Record set >>
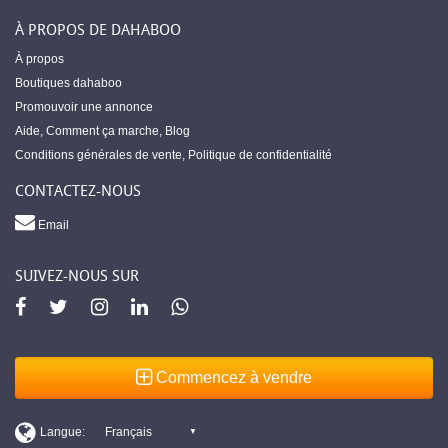
À PROPOS DE DAHABOO
À propos
Boutiques dahaboo
Promouvoir une annonce
Aide
,
Comment ça marche
,
Blog
Conditions générales de vente
,
Politique de confidentialité
CONTACTEZ-NOUS
Email
SUIVEZ-NOUS SUR
Commencez à vendre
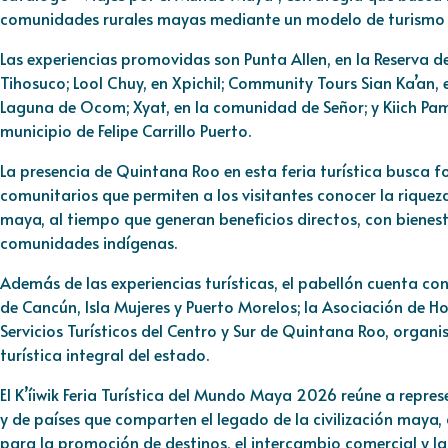
comunidades rurales mayas mediante un modelo de turismo su
Las experiencias promovidas son Punta Allen, en la Reserva de 
Tihosuco; Lool Chuy, en Xpichil; Community Tours Sian Ka’an, 
Laguna de Ocom; Xyat, en la comunidad de Señor; y Kiich Pa
municipio de Felipe Carrillo Puerto.
La presencia de Quintana Roo en esta feria turística busca f
comunitarios que permiten a los visitantes conocer la riqueza 
maya, al tiempo que generan beneficios directos, con biene
comunidades indígenas.
Además de las experiencias turísticas, el pabellón cuenta con
de Cancún, Isla Mujeres y Puerto Morelos; la Asociación de Ho
Servicios Turísticos del Centro y Sur de Quintana Roo, organ
turística integral del estado.
El K’íiwik Feria Turística del Mundo Maya 2026 reúne a repre
y de países que comparten el legado de la civilización maya,
para la promoción de destinos, el intercambio comercial y la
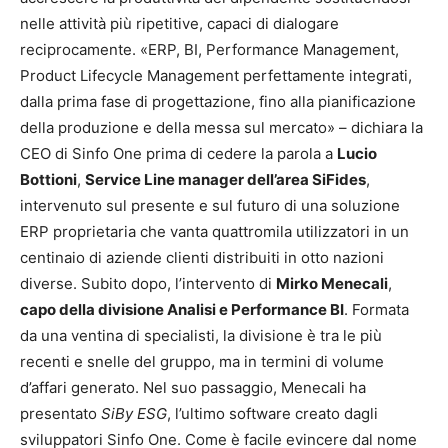
nelle attività più ripetitive, capaci di dialogare
reciprocamente. «ERP, BI, Performance Management,
Product Lifecycle Management perfettamente integrati,
dalla prima fase di progettazione, fino alla pianificazione
della produzione e della messa sul mercato» – dichiara la
CEO di Sinfo One prima di cedere la parola a
Lucio
Bottioni
,
Service Line manager dell’area SiFides
,
intervenuto sul presente e sul futuro di una soluzione
ERP proprietaria che vanta quattromila utilizzatori in un
centinaio di aziende clienti distribuiti in otto nazioni
diverse. Subito dopo, l’intervento di
Mirko Menecali
,
capo della divisione Analisi e Performance BI
. Formata
da una ventina di specialisti, la divisione è tra le più
recenti e snelle del gruppo, ma in termini di volume
d’affari generato. Nel suo passaggio, Menecali ha
presentato
SiBy ESG
, l’ultimo software creato dagli
sviluppatori Sinfo One. Come è facile evincere dal nome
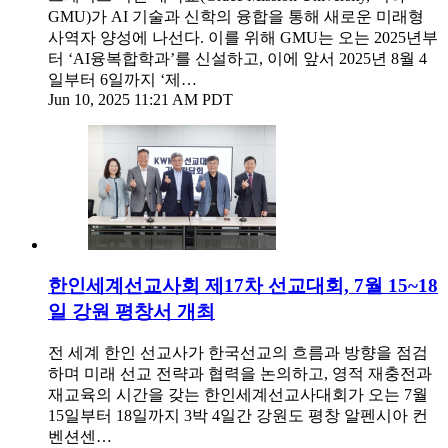
GMU)가 AI 기술과 신학의 융합을 통해 새로운 미래형
사역자 양성에 나선다. 이를 위해 GMU는 오는 2025년부
터 ‘AI융복합학과’를 신설하고, 이에 앞서 2025년 8월 4
일부터 6일까지 ‘제…
Jun 10, 2025 11:21 AM PDT
한인세계선교사회 제17차 선교대회, 7월 15~18
일 강원 평창서 개최
전 세계 한인 선교사가 한국선교의 흐름과 방향을 점검
하며 미래 선교 전략과 협력을 논의하고, 영적 재충전과
재교육의 시간을 갖는 한인세계선교사대회가 오는 7월
15일부터 18일까지 3박 4일간 강원도 평창 알펜시아 컨
벤션센…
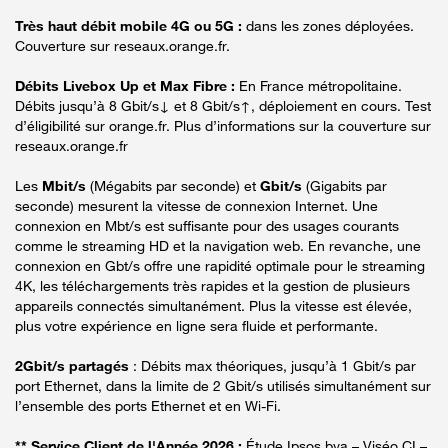
Très haut débit mobile 4G ou 5G :
dans les zones déployées.
Couverture sur reseaux.orange.fr.
Débits Livebox Up et Max Fibre :
En France métropolitaine.
Débits jusqu’à 8 Gbit/s↓ et 8 Gbit/s↑, déploiement en cours. Test
d’éligibilité sur orange.fr. Plus d’informations sur la couverture sur
reseaux.orange.fr
Les
Mbit/s
(Mégabits par seconde) et
Gbit/s
(Gigabits par
seconde) mesurent la vitesse de connexion Internet. Une
connexion en Mbt/s est suffisante pour des usages courants
comme le streaming HD et la navigation web. En revanche, une
connexion en Gbt/s offre une rapidité optimale pour le streaming
4K, les téléchargements très rapides et la gestion de plusieurs
appareils connectés simultanément. Plus la vitesse est élevée,
plus votre expérience en ligne sera fluide et performante.
2Gbit/s partagés
: Débits max théoriques, jusqu’à 1 Gbit/s par
port Ethernet, dans la limite de 2 Gbit/s utilisés simultanément sur
l’ensemble des ports Ethernet et en Wi-Fi.
** Service Client de l'Année 2026 :
Étude Ipsos bva – Viséo CI –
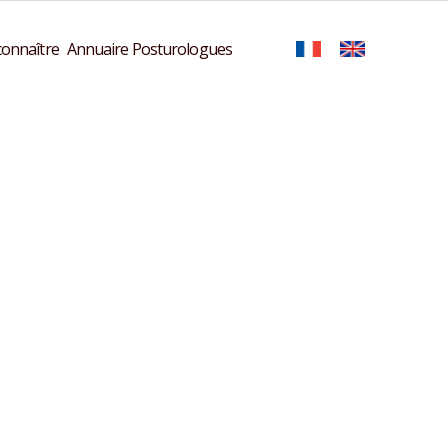
onnaître
Annuaire Posturologues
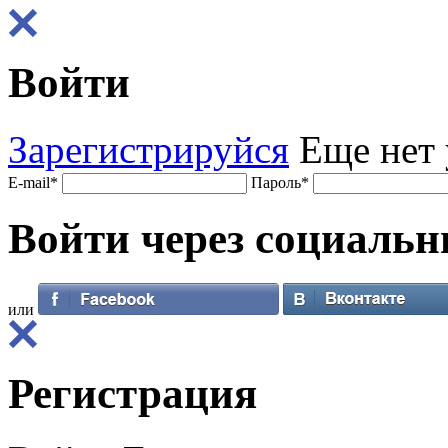
Войти
Зарегистрируйся
Еще нет 
E-mail
*
Пароль
*
Войти через
социальн
или
Регистрация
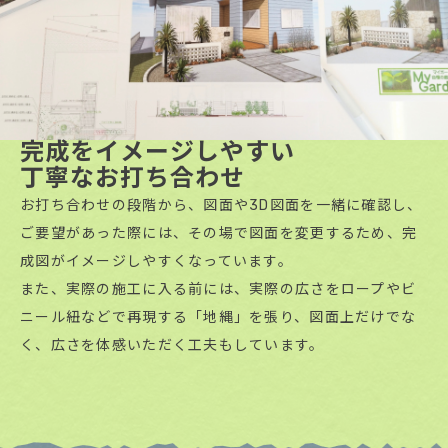
完成をイメージしやすい
丁寧なお打ち合わせ
お打ち合わせの段階から、図面や3D図面を一緒に確認し、
ご要望があった際には、その場で図面を変更するため、完
成図がイメージしやすくなっています。
また、実際の施工に入る前には、実際の広さをロープやビ
ニール紐などで再現する「地縄」を張り、図面上だけでな
く、広さを体感いただく工夫もしています。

What is required >>
Each line above should be written out again exactly, without any image.

Answer below >>
À PROPOS DE DAHABOO
À propos
Boutiques dahaboo
Promouvoir une annonce
Aide
,
Comment ça marche
,
Blog
Conditions générales de vente
,
Politique de confidentialité
CONTACTEZ-NOUS
Email
SUIVEZ-NOUS SUR
Commencez à vendre
comunidades rurales mayas mediante un modelo de turismo su
Las experiencias promovidas son Punta Allen, en la Reserva de 
Tihosuco; Lool Chuy, en Xpichil; Community Tours Sian Ka’an, 
Laguna de Ocom; Xyat, en la comunidad de Señor; y Kiich Pa
municipio de Felipe Carrillo Puerto.
La presencia de Quintana Roo en esta feria turística busca f
comunitarios que permiten a los visitantes conocer la riqueza 
maya, al tiempo que generan beneficios directos, con biene
comunidades indígenas.
Además de las experiencias turísticas, el pabellón cuenta con
de Cancún, Isla Mujeres y Puerto Morelos; la Asociación de Ho
Servicios Turísticos del Centro y Sur de Quintana Roo, organ
turística integral del estado.
El K’íiwik Feria Turística del Mundo Maya 2026 reúne a repre
y de países que comparten el legado de la civilización maya,
para la promoción de destinos, el intercambio comercial y la
nelle attività più ripetitive, capaci di dialogare
reciprocamente. «ERP, BI, Performance Management,
Product Lifecycle Management perfettamente integrati,
dalla prima fase di progettazione, fino alla pianificazione
della produzione e della messa sul mercato» – dichiara la
CEO di Sinfo One prima di cedere la parola a
Lucio
Bottioni
,
Service Line manager dell’area SiFides
,
intervenuto sul presente e sul futuro di una soluzione
ERP proprietaria che vanta quattromila utilizzatori in un
centinaio di aziende clienti distribuiti in otto nazioni
diverse. Subito dopo, l’intervento di
Mirko Menecali
,
capo della divisione Analisi e Performance BI
. Formata
da una ventina di specialisti, la divisione è tra le più
recenti e snelle del gruppo, ma in termini di volume
d’affari generato. Nel suo passaggio, Menecali ha
presentato
SiBy ESG
, l’ultimo software creato dagli
sviluppatori Sinfo One. Come è facile evincere dal nome
GMU)가 AI 기술과 신학의 융합을 통해 새로운 미래형
사역자 양성에 나선다. 이를 위해 GMU는 오는 2025년부
터 ‘AI융복합학과’를 신설하고, 이에 앞서 2025년 8월 4
일부터 6일까지 ‘제…
Jun 10, 2025 11:21 AM PDT
한인세계선교사회 제17차 선교대회, 7월 15~18
일 강원 평창서 개최
전 세계 한인 선교사가 한국선교의 흐름과 방향을 점검
하며 미래 선교 전략과 협력을 논의하고, 영적 재충전과
재교육의 시간을 갖는 한인세계선교사대회가 오는 7월
15일부터 18일까지 3박 4일간 강원도 평창 알펜시아 컨
벤션센…
Très haut débit mobile 4G ou 5G :
dans les zones déployées.
Couverture sur reseaux.orange.fr.
Débits Livebox Up et Max Fibre :
En France métropolitaine.
Débits jusqu’à 8 Gbit/s↓ et 8 Gbit/s↑, déploiement en cours. Test
d’éligibilité sur orange.fr. Plus d’informations sur la couverture sur
reseaux.orange.fr
Les
Mbit/s
(Mégabits par seconde) et
Gbit/s
(Gigabits par
seconde) mesurent la vitesse de connexion Internet. Une
connexion en Mbt/s est suffisante pour des usages courants
comme le streaming HD et la navigation web. En revanche, une
connexion en Gbt/s offre une rapidité optimale pour le streaming
4K, les téléchargements très rapides et la gestion de plusieurs
appareils connectés simultanément. Plus la vitesse est élevée,
plus votre expérience en ligne sera fluide et performante.
2Gbit/s partagés
: Débits max théoriques, jusqu’à 1 Gbit/s par
port Ethernet, dans la limite de 2 Gbit/s utilisés simultanément sur
l’ensemble des ports Ethernet et en Wi-Fi.
** Service Client de l'Année 2026 :
Étude Ipsos bva – Viséo CI –
onnaître
Annuaire Posturologues
Войти
Зарегистрируйся
Еще нет 
E-mail
*
Пароль
*
Войти через
социальн
или
Регистрация
完成をイメージしやすい
丁寧なお打ち合わせ
お打ち合わせの段階から、図面や3D図面を一緒に確認し、
ご要望があった際には、その場で図面を変更するため、完
成図がイメージしやすくなっています。
また、実際の施工に入る前には、実際の広さをロープやビ
ニール紐などで再現する「地縄」を張り、図面上だけでな
く、広さを体感いただく工夫もしています。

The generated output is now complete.